Ms. Brill has a job right now because a competitor successfully challenged the ridiculous sweetheart deal -- the back-room deal Rocky and the big two companies hatched was struck down by a federal judge, and not because the city of Los Angeles asked it to be struck down. How exactly is that business-unfriendly? The deal her employer brokered was illegal. Oops? Maybe next time they should follow the law?
At the end of the day, now that the "bright lights" are focused on this issue, the people of LA have made it known they don't like these horrible signs. That was a much harder argument to make a few years ago. Ms. Brill and the sign companies would like LA to be forced to bear the burden of these horrible signs because a few corrupt and greedy politicians took bags of cash a few years ago? Sorry, that argument doesn't fly, and it's got nothing to do with business as usual. Do something illegal, get caught, tough luck.

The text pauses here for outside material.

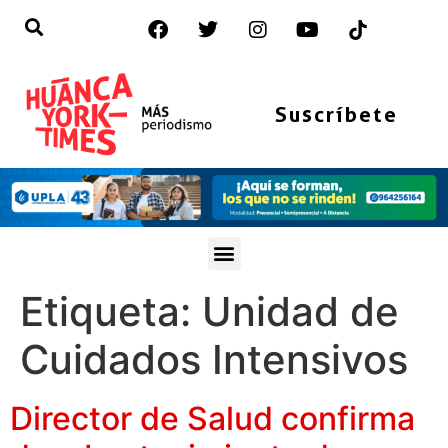
Suscríbete
Etiqueta:
Unidad de
Cuidados Intensivos
Director de Salud confirma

That's how it works in Pedro, and that's how it works in downtown LA.
Posted by: AH | November 17, 2009 at 07:27 AM
The lawyer for the digital billboards refers to these companies as "those who invest so heavily in the local economy and in our community,”
Are the signs manufactured in Los Angeles?
Are Clear Channel and CBS Outdoor headquartered and incorporated in Los Angeles?
How much of the revenue generated by the signs stays in Los Angeles?
Posted by: Sal | November 17, 2009 at 08:17 AM
Perhaps the signs could change the image no more than once an hour and not be some kind of roadside video game. --- We have enough distracted drivers what with phone calls, texting, eating food, etc.